Nous constatons une dégradation très forte du chiffre d'affaires de votre zone du fait des absences, plus importante que la moyenne de la région et de la France. Nous sommes dans une année 2021 ou les moyens commerciaux et les résultats doivent être concentrés sur l'obtention de résultats afin d'assurer la pérennité de notre activité et de l'entreprise. Nous sommes très fortement pénalisés pour vos absences.

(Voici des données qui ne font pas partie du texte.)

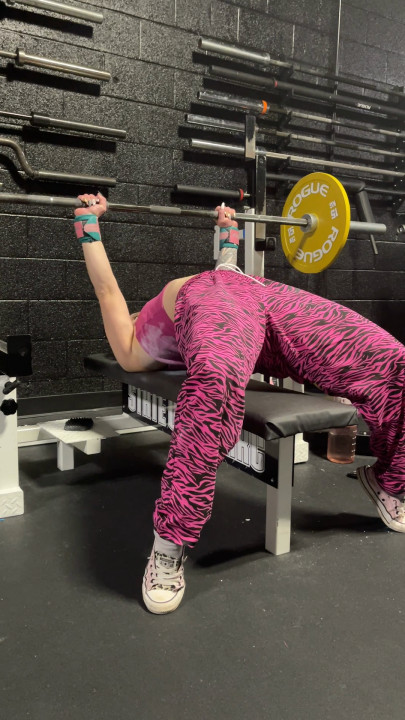 In order to click on brick wall in this screenshot , I will do tap(150, 168). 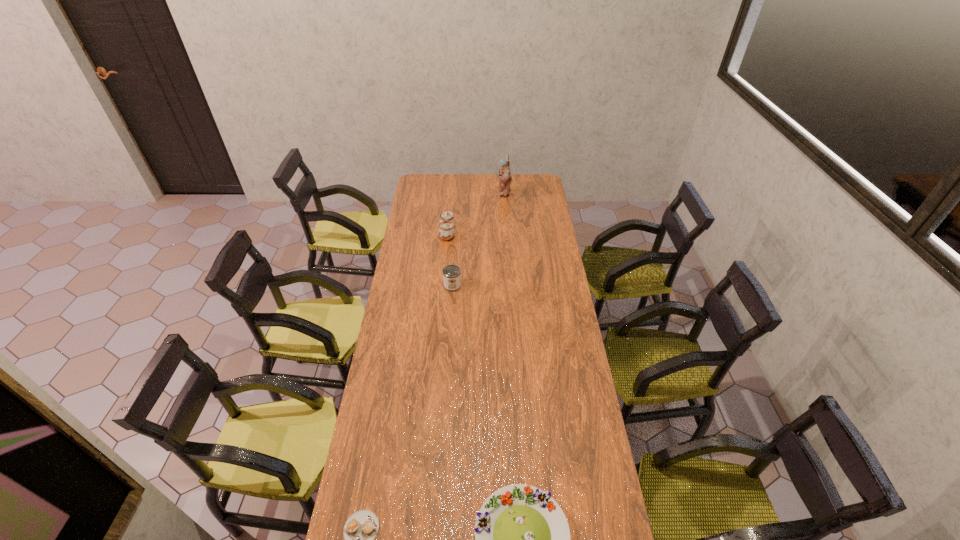 This screenshot has width=960, height=540. In order to click on the tallest object in this screenshot , I will do `click(505, 177)`.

Concernant les nouveaux clients :

o En 2018 : 26 nouveaux clients (-40 clients par rapport à l'objectif) soit 11.5 % alors que la région est à 15.8% et que la France est à 21.3%.

o En 2019 : 24 nouveaux clients (-42 clients par rapport à l'objectif) soit 15.9 % alors que la région est à 19.7% et que la France est à 21.9 %.

o Le meilleur technicien de prévention de votre région fait 41 nouveaux clients sur l'année.

o En 2020 : 30 nouveaux clients (-36 clients par rapport à l'objectif) soit 16.39 % alors que la région est à 19,76% et que la France est à 20.83%.

o Le meilleur technicien de prévention de votre région fait 40 nouveaux clients sur l'année.

o En 2021 : 1 nouveau client (-65 clients par rapport à l'objectif).

Pour rappel l'objectif annuel est de 66 nouveaux clients. Or depuis votre prise de poste cet objectif n'a jamais été atteint. En 2021, durant votre absence, le secteur a été réparti entre Techniciens de prévention de proximité ne pouvant qu'assurer un minimum de services auprès de nos clients existants, notamment en SAV et par conséquent aucun développement n'a pu être fait.

De plus, l'entreprise ne pouvant pas mobiliser l'intervention d'un ou une chargé(e) de relations commerciales, depuis votre absence du fait de l'éloignement géographique de votre secteur, cela impacte fortement le bon développement du secteur ainsi que la relation client.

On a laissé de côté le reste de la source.